Libya's rogue eastern military commander Khalifa Haftar claimed on Thursday that most countries "directly or indirectly" support his self-styled Libyan National Army in the current battle raging for control of the capital, Tripoli.
''The majority of the international community - directly or indirectly - supports the LNA," Haftar said in an interview with Libyan media.
Haftar also claimed that he is contact with various countries that did not support the LNA "officially" but which had voiced "understanding" for his current offensive in the Libyan capital.
"We are openly exchanging ideas with them on the post-liberation phase in Tripoli," Haftar stated.
Haftar’s forces have struggled to advance beyond Tripoli’s outskirts since he ordered an assault on the city in early April.
At least 691 people including 41 civilians have been killed and at least 4,012 wounded in the fighting in Tripoli between the LNA and militias loyal to the internationally recognised government, according to the United Nations.

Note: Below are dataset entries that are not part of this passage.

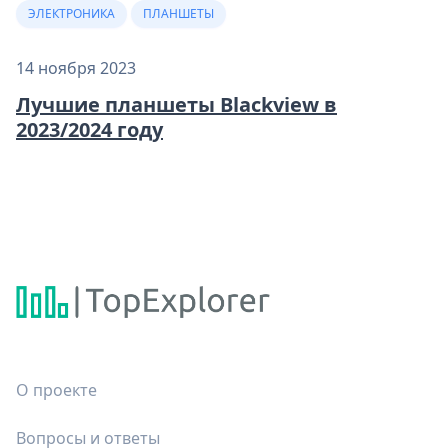
ЭЛЕКТРОНИКА
ПЛАНШЕТЫ
14 ноября 2023
Лучшие планшеты Blackview в
2023/2024 году
О проекте
Вопросы и ответы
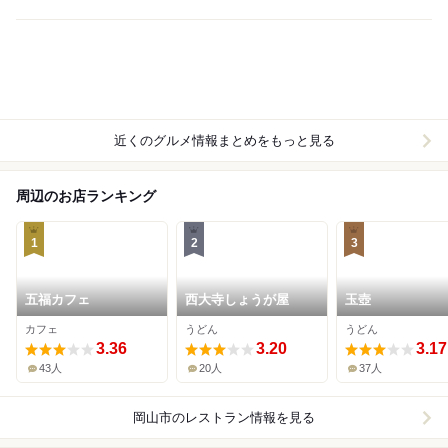
近くのグルメ情報まとめをもっと見る
周辺のお店ランキング
1
2
3
五福カフェ
西大寺しょうが屋
玉壺
カフェ
うどん
うどん
3.36
3.20
3.17
43人
20人
37人
岡山市
のレストラン情報を見る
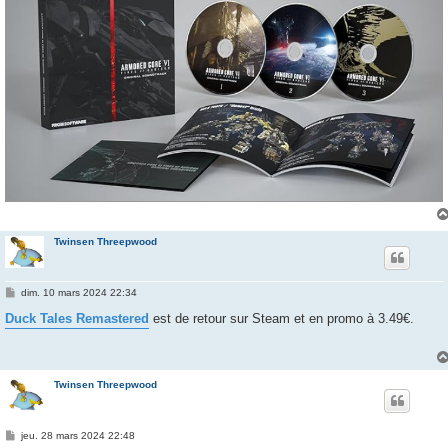
Twinsen Threepwood
M
dim. 10 mars 2024 22:34
e
s
Duck Tales Remastered
est de retour sur Steam et en promo à 3.49€.
s
a
g
e
Twinsen Threepwood
M
jeu. 28 mars 2024 22:48
e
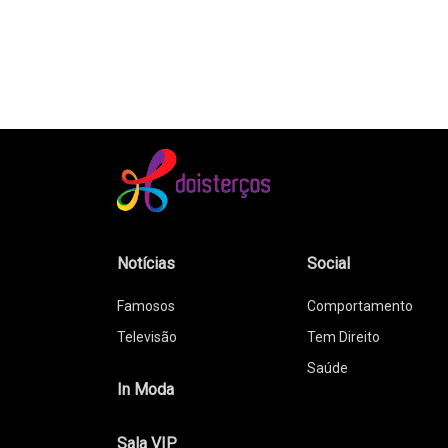
Notícias
Social
Famosos
Comportamento
Televisão
Tem Direito
Saúde
In Moda
Sala VIP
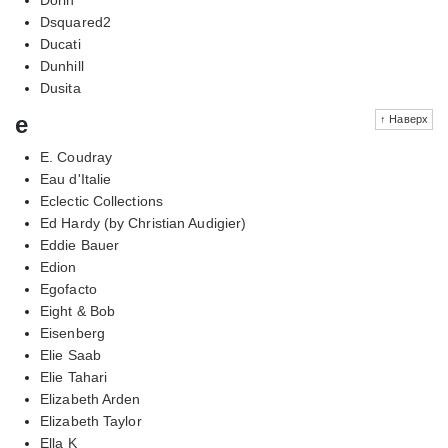
Dsquared2
Ducati
Dunhill
Dusita
e
↑ Наверх
E. Coudray
Eau d'Italie
Eclectic Collections
Ed Hardy (by Christian Audigier)
Eddie Bauer
Edion
Egofacto
Eight & Bob
Eisenberg
Elie Saab
Elie Tahari
Elizabeth Arden
Elizabeth Taylor
Ella K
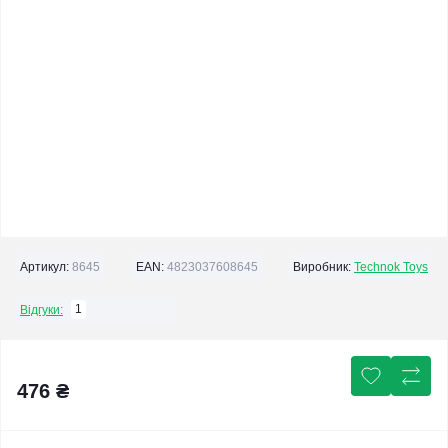
Артикул:
8645
EAN:
4823037608645
Виробник:
Technok Toys
1
Відгуки:
476 ₴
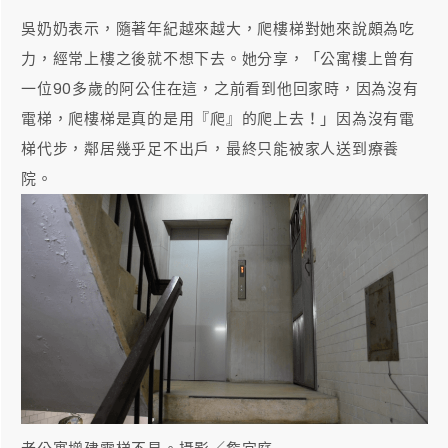
吳奶奶表示，隨著年紀越來越大，爬樓梯對她來說頗為吃
力，經常上樓之後就不想下去。她分享，「公寓樓上曾有
一位90多歲的阿公住在這，之前看到他回家時，因為沒有
電梯，爬樓梯是真的是用『爬』的爬上去！」因為沒有電
梯代步，鄰居幾乎足不出戶，最終只能被家人送到療養
院。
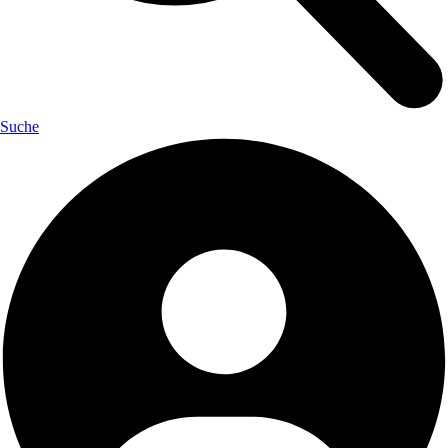
Suche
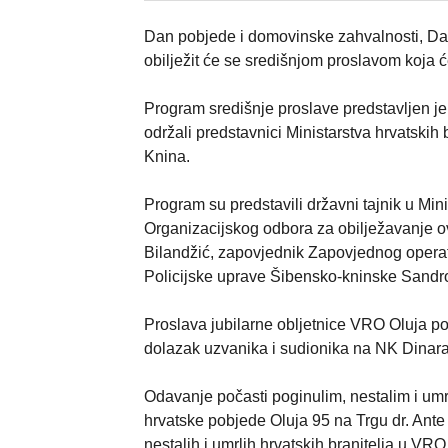
Dan pobjede i domovinske zahvalnosti, Dan 
obilježit će se središnjom proslavom koja ć
Program središnje proslave predstavljen je
održali predstavnici Ministarstva hrvatskih 
Knina.
Program su predstavili državni tajnik u Min
Organizacijskog odbora za obilježavanje ov
Bilandžić, zapovjednik Zapovjednog operat
Policijske uprave Šibensko-kninske Sandro
Proslava jubilarne obljetnice VRO Oluja po
dolazak uzvanika i sudionika na NK Dinara 
Odavanje počasti poginulim, nestalim i umr
hrvatske pobjede Oluja 95 na Trgu dr. Ante S
nestalih i umrlih hrvatskih branitelja u VR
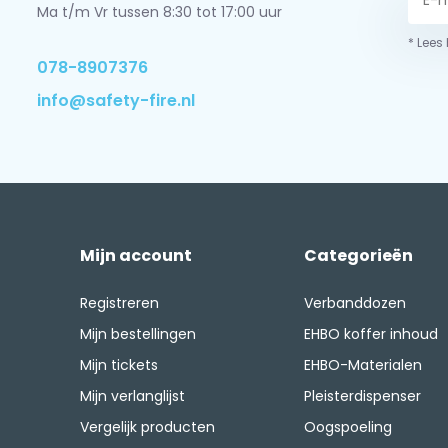
Ma t/m Vr tussen 8:30 tot 17:00 uur
* Lees
078-8907376
info@safety-fire.nl
Mijn account
Categorieën
Registreren
Verbanddozen
Mijn bestellingen
EHBO koffer inhoud
Mijn tickets
EHBO-Materialen
Mijn verlanglijst
Pleisterdispenser
Vergelijk producten
Oogspoeling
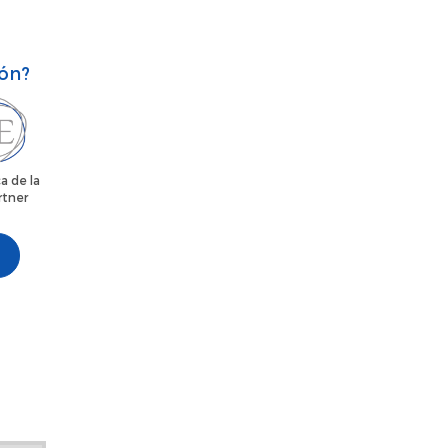
ión?
a de la
rtner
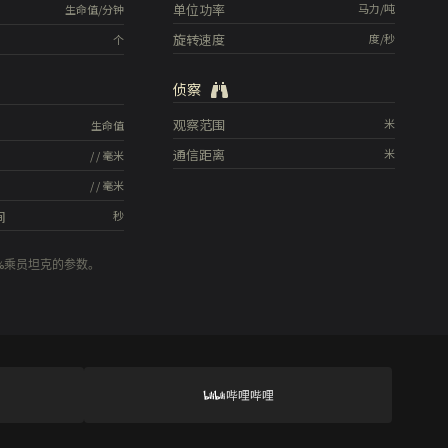
单位功率
马力/吨
生命值/分钟
旋转速度
度/秒
个
侦察
观察范围
米
生命值
通信距离
米
/
/
毫米
/
/
毫米
间
秒
0%乘员坦克的参数。
哔哩哔哩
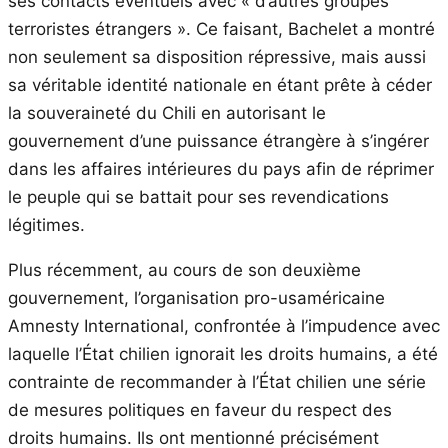
ses contacts éventuels avec « d’autres groupes
terroristes étrangers ». Ce faisant, Bachelet a montré
non seulement sa disposition répressive, mais aussi
sa véritable identité nationale en étant prête à céder
la souveraineté du Chili en autorisant le
gouvernement d’une puissance étrangère à s’ingérer
dans les affaires intérieures du pays afin de réprimer
le peuple qui se battait pour ses revendications
légitimes.
Plus récemment, au cours de son deuxième
gouvernement, l’organisation pro-usaméricaine
Amnesty International, confrontée à l’impudence avec
laquelle l’État chilien ignorait les droits humains, a été
contrainte de recommander à l’État chilien une série
de mesures politiques en faveur du respect des
droits humains. Ils ont mentionné précisément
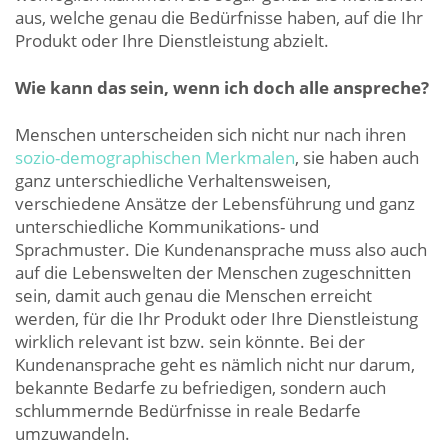
aus, welche genau die Bedürfnisse haben, auf die Ihr
Produkt oder Ihre Dienstleistung abzielt.
Wie kann das sein, wenn ich doch alle anspreche?
Menschen unterscheiden sich nicht nur nach ihren
sozio-demographischen Merkmalen
, sie haben auch
ganz unterschiedliche Verhaltensweisen,
verschiedene Ansätze der Lebensführung und ganz
unterschiedliche Kommunikations- und
Sprachmuster. Die Kundenansprache muss also auch
auf die Lebenswelten der Menschen zugeschnitten
sein, damit auch genau die Menschen erreicht
werden, für die Ihr Produkt oder Ihre Dienstleistung
wirklich relevant ist bzw. sein könnte. Bei der
Kundenansprache geht es nämlich nicht nur darum,
bekannte Bedarfe zu befriedigen, sondern auch
schlummernde Bedürfnisse in reale Bedarfe
umzuwandeln.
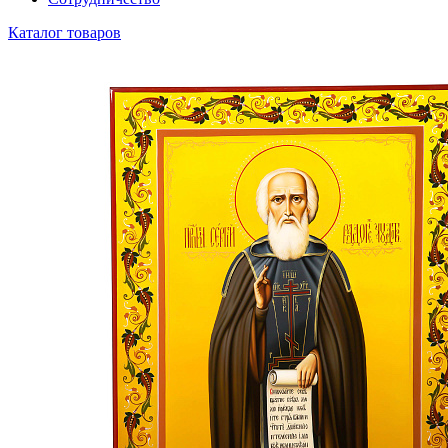
Каталог товаров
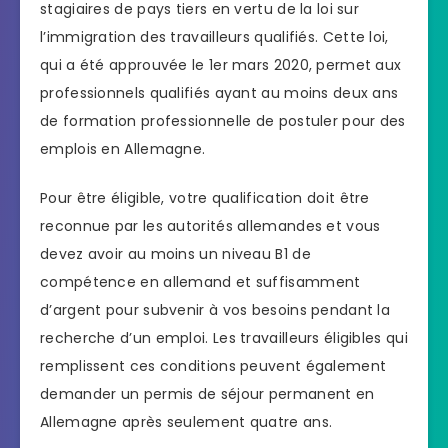
stagiaires de pays tiers en vertu de la loi sur
l’immigration des travailleurs qualifiés. Cette loi,
qui a été approuvée le 1er mars 2020, permet aux
professionnels qualifiés ayant au moins deux ans
de formation professionnelle de postuler pour des
emplois en Allemagne.
Pour être éligible, votre qualification doit être
reconnue par les autorités allemandes et vous
devez avoir au moins un niveau B1 de
compétence en allemand et suffisamment
d’argent pour subvenir à vos besoins pendant la
recherche d’un emploi. Les travailleurs éligibles qui
remplissent ces conditions peuvent également
demander un permis de séjour permanent en
Allemagne après seulement quatre ans.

International diplomatic efforts have so far failed to achieve a ceasefire leading to the resumption of UN mediated peace talks between the warring sides.
The UN-backed unity government based in Tripoli controls the north of Libya - a former Italian colony - while Haftar's forces control the east and much of the south.
Libya has been in chaos since the 2011 ouster of late Libyan dictator Muammar Gaddafi, with rival administrations in the east and west backed by a myriad of armed groups who are vying for control of the oil-rich country.